DeepMind, the Alphabet-owned AI research lab, has turned a profit for the first time since the company was founded in 2010.
The London-based firm recorded a profit of £43.8 million in 2020 with revenue at £826 million, according to its annual results filing with Companies House.
In previous years, DeepMind have posted losses well into the hundreds of millions that Alphabet has heavily subsidised. For example, the company lost £476 million in 2019 and has made cumulative losses of nearly £2 billion since 2014.
How the company has more than tripled its revenue from £265 million in 2019 to £826 million in 2020 remains somewhat of a mystery. No explanation has been provided by DeepMind.

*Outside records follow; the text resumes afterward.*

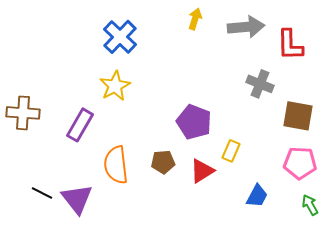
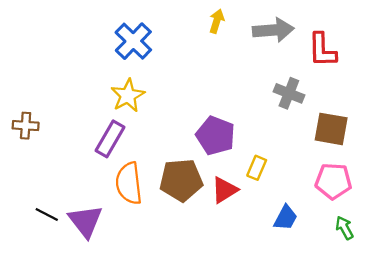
brown cross: (23, 113) -> (26, 126), size x0.7
purple rectangle: (80, 125) -> (110, 139), moved
brown pentagon: (163, 162) -> (181, 180), size x1.6

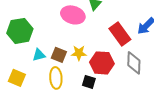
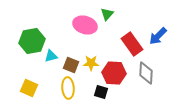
cyan triangle: (39, 55) -> (51, 56), moved

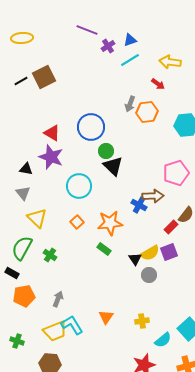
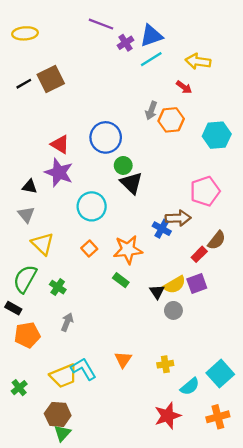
blue triangle: (130, 40) -> (151, 36), size x1.5
gray arrow: (58, 299) -> (67, 322), moved
green cross: (17, 341) -> (19, 388), turned 32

There is of course the host of companies that fall under the Alphabet umbrella which DeepMind sells software and services to, namely YouTube, Google, and X. However, aside from this, the research lab sells no products to consumers and has not announced any partnerships publicly.
An industry insider told CNBC that the revenue jump could be down to “creative accounting”.
“I don’t think DeepMind have many or any revenue streams,” the source said, “so all that income is based on how much Alphabet pays for internal services, and that can be entirely arbitrary.”
On the other hand, a DeepMind spokesperson said the company made “significant progress” last year.
“Our groundbreaking results in protein structure prediction were heralded as one of the most significant contributions AI has made to advancing scientific knowledge,” the spokesperson said. “We’re excited to build on this success as we head into next year.”
The company has also been in the news recently for less savoury reasons, having just been hit with a class-action lawsuit following its handling of private NHS data in 2015.